====== Entries supplied

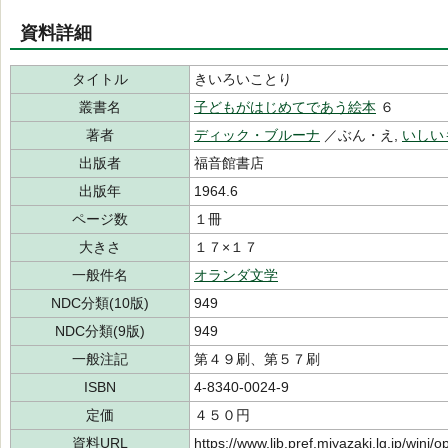
資料詳細
タイトル
きいろいことり
叢書名
子どもがはじめてであう絵本
６
著者
ディック・ブルーナ
／ぶん・え,
いしい
出版者
福音館書店
出版年
1964.6
ページ数
１冊
大きさ
１７×１７
一般件名
オランダ文学
NDC分類(10版)
949
NDC分類(9版)
949
一般注記
第４９刷、第５７刷
ISBN
4-8340-0024-9
定価
４５０円
資料URL
https://www.lib.pref.miyazaki.lg.jp/winj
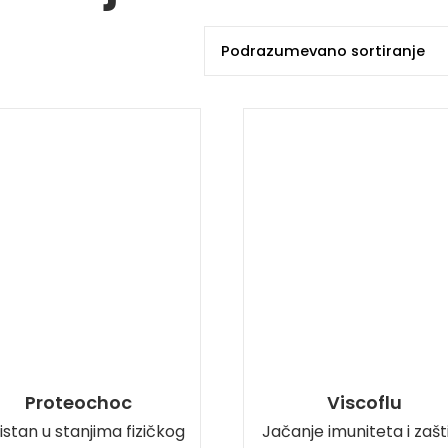
Proteochoc
Viscoflu
istan u stanjima fizičkog
Jačanje imuniteta i zašt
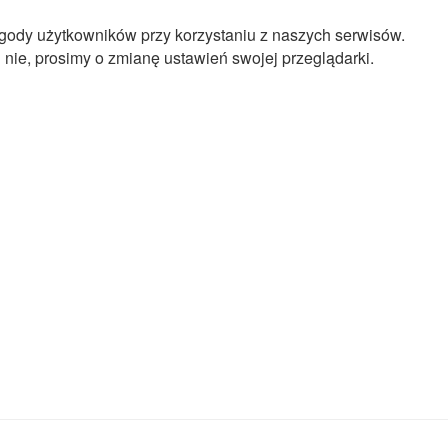
gody użytkowników przy korzystaniu z naszych serwisów.
 nie, prosimy o zmianę ustawień swojej przeglądarki.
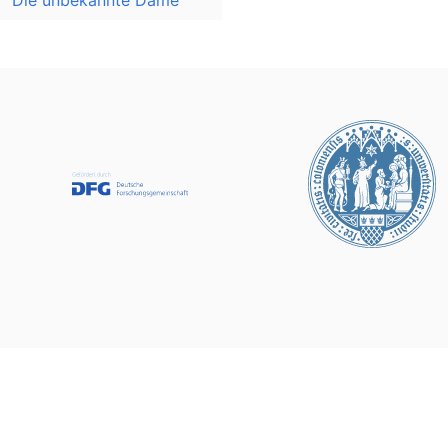
Die unbekannte Dame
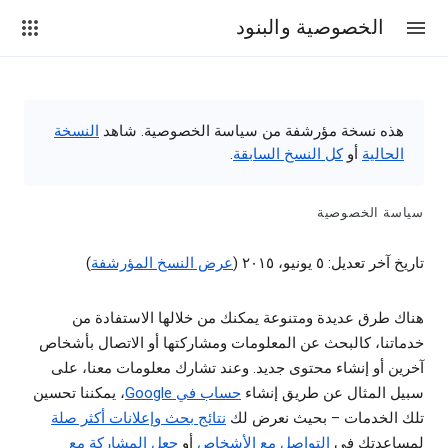
الخصوصية والبنود
هذه نسخة مؤرشفة من سياسة الخصوصية. شاهد
النسخة
الحالية
أو
كل النسخ السابقة
.
سياسة الخصوصية
تاريخ آخر تعديل: ٥ يونيو، ٢٠١٥ (
عرض النسخ المؤرشفة
)
هناك طرق عديدة ومتنوعة يمكنك من خلالها الاستفادة من
خدماتنا، كالبحث عن المعلومات ومشاركتها أو الاتصال بأشخاص
آخرين أو إنشاء محتوى جديد. وعند تشارك معلومات معنا، على
سبيل المثال عن طريق إنشاء
حساب في Google
، يمكننا تحسين
تلك الخدمات – بحيث نعرض لك
نتائج بحث وإعلانات أكثر صلة
لمساعدتك في
التواصل مع الأشخاص
أو
جعل المشاركة مع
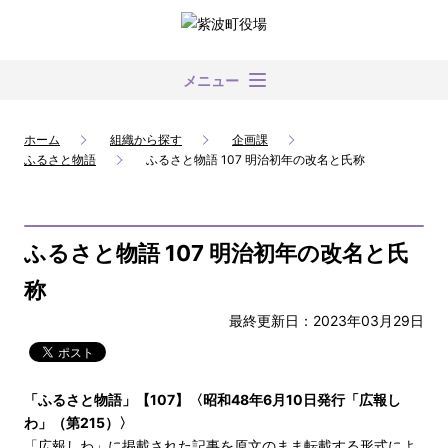
メニュー
ホーム
組織から探す
企画課
ふるさと物語
ふるさと物語 107 明治初年の改名と氏称
ふるさと物語 107 明治初年の改名と氏
称
最終更新日：2023年03月29日
「ふるさと物語」【107】〈昭和48年6月10日発行「広報し
わ」（第215）〉
「広報しわ」に掲載された記事を原文のまま転載する形式によ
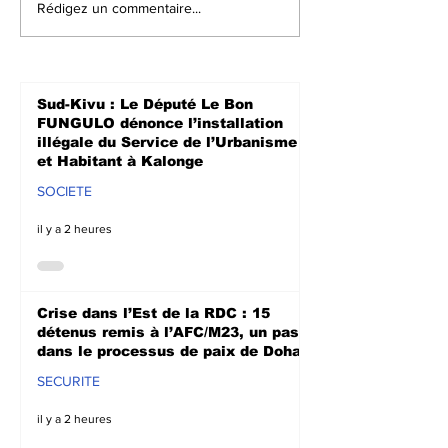
Rédigez un commentaire...
août 2026, qui ont été
territoire de Walun
libérées par les autorités
appelées à accomp
congolaises et leur remise à
habitants afin de le
l’Alliance d
permettre de relanc
Sud-Kivu : Le Député Le Bon
activités a
FUNGULO dénonce l’installation
illégale du Service de l’Urbanisme
et Habitant à Kalonge
SOCIETE
il y a 2 heures
Crise dans l’Est de la RDC : 15
détenus remis à l’AFC/M23, un pas
dans le processus de paix de Doha
SECURITE
il y a 2 heures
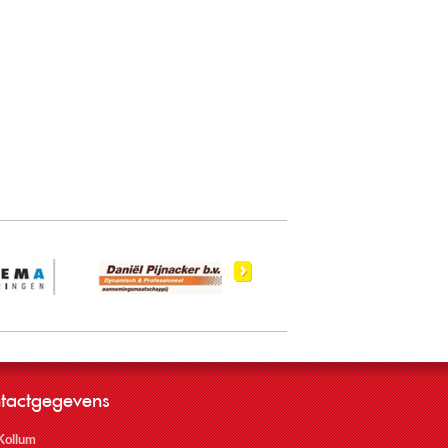
tactgegevens
Kollum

============

**Aim of the exercise**
All lines of the records above that carry the word "إنشاء" should be listed.

**Result**
آخرين أو إنشاء محتوى جديد. وعند تشارك معلومات معنا، على
سبيل المثال عن طريق إنشاء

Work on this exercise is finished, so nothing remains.